A table that is sortable is identified by arrows to the right of the header in a header cell. A sortable table may be sortable by one or more columns in the table. Clicking an arrow sorts the table rows based on the selected column. Repeated clicking of an arrow changes the sort state in this sequence: Ascending, Descending, Unsorted.

Shift-clicking the arrows of other columns will trigger a secondary sort based on the most recent column on which the shift-click occurred. NB: Shift-clicking capability extends to tertiary and beyond.

Links and other wiki-markup are not possible in headers.

JavaScript

The JavaScript code jquery.tablesorter.js (source) of the tablesorter is loaded by the ResourceLoader. Some sites may have a page MediaWiki:Common.js which adds and overrides some code. Browsers need to support JavaScript and it needs to be enabled for sorting to work.

Sort modes

The way items are sorted depends on the data type of the first rows. To determine the data type, the first 5 non-blank rows below the header are tested after loading the page and the most appropriate format is chosen. Mismatches are possible. The sort order of a column can be forced. See the relevant section farther down.

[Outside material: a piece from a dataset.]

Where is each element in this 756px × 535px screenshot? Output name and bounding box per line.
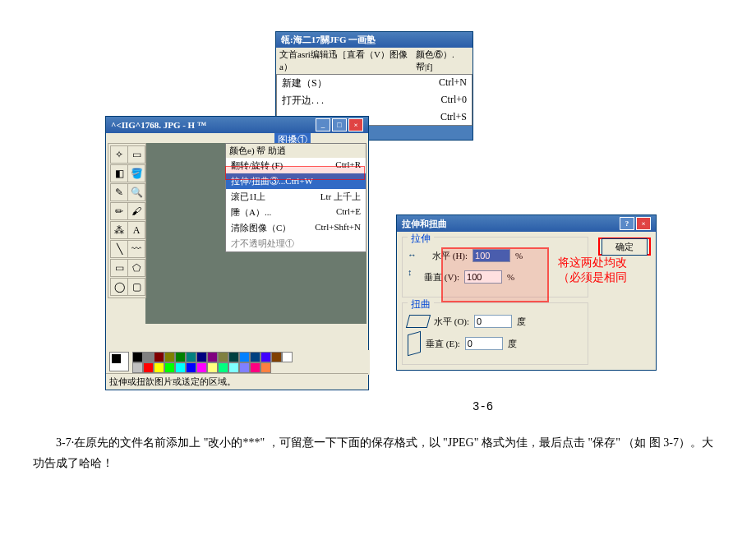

Tags such as span or sup are ignored when determining data type, but reference numbers and additional visible comments are not ignored today.

Dates

Various date formats are supported, including those with localized month names. On the German Wikipedia, "16. März 2010" is correctly sorted as 2010-03-16

Most other numerical formats are supported as well, including those with different separators (such as . , ' or / ); On English Wikipedias dates are treated as US-Dates (eg. month-day-year) per default.

Numbers

The script can recognize numbers with different decimal separators (. and ,) as well as e/E numbers. However, numbers will be sorted alphanumerically (with 9 sorted after 10) unless this default behaviour is overridden. (See below.)

Text

Text is compared at client-side JavaScript since July 2019 (Commit) with Intl.Collator. This sort accented characters depend on PageContentLanguage correctly. But sort of special characters is depend on Browser implementation. Example for Intl.Collator(de):

Firefox52.9: _-—,;:!?.'"()[]{}§@*/\&#%^+±<=>|~∞¢$£¥€0…9²³aä…eé…ö…ß…ü…z
IE11:      '-—!"#$%&()*,./:;?@[\]^_{|}~¢£¥€+<=>±≤≥§♠0²³9∞aä…eé…ö…ß…ü…z

Only Android systems use the old sort mode with UTF-16 coded characters. Any accented/special characters follow after the basic latin alphabet. This can be changed site wide by posting code like the following inside the MediaWiki:Common.js:

mw.config.set('tableSorterCollation', {'ä':'a', 'ß':'ss', 'þ':'th', 'aa':'å'});

Afterwards, all 'Ä' and 'ä' will be sorted as if they were an 'a' etc. Partial list showing the default order:
! " # $ % & ' ( ) * + , - . / 0 9 : ; < = > ? @ [ \ ] ^ _ ` A Z a z { | } ~ É é —

Forcing the sort mode for a column

The sort mode can be manually specified by putting data-sort-type="…" inside the header of the respective row. This functionality is based on tablesorter.com (webarchive). The following (case-insensitive) values are valid for data-sort-type:

  • text
  • number
  • IPAddress
  • currency
  • url
  • isoDate
  • usLongDate
  • date
  • time

Example:

{|class="wikitable sortable"
!data-sort-type="date"|Date!!Name!!Height!!data-sort-type="number"|Salary
|-
|01.10.1977||Smith||1.85||1,000.000
|-
|11.6.1972||Ray||1.89||900.000
|-
|1.9.1992||Bianchi||1.72||2,000.50
|}
Date Name Height Salary
01.10.1977 Smith 1.85 1,000.000
11.6.1972 Ray 1.89 900.000
1.9.1992 Bianchi 1.72 2,000.50

Specifying a sort key

Sometimes the value of a cell is not correctly parsed or one wants to sort the row in a special way. (e.g. a cell containing 'John Smith' should actually be sorted as 'Smith' and not as 'John') This can be easily achieved by setting the data-sort-value attribute.

Wiki markup:

{|class="wikitable sortable"
!Name and Surname!!Height
|-
|data-sort-value="Smith, John"|John Smith||1.85
|-
|data-sort-value="Ray, Ian"|Ian Ray||1.89
|-
|data-sort-value="Bianchi, Zachary"|Zachary Bianchi||1.72
|}

This gives:

Name and Surname Height
John Smith 1.85
Ian Ray 1.89
Zachary Bianchi 1.72

Note, however, that this makes use of a new feature in HTML5, which is enabled by default in MediaWiki (including WMF wikis since September 2012 cfr. bugzilla:27478). The old version was to set hidden sort key with w:Template:Sort. See also mediawiki.org.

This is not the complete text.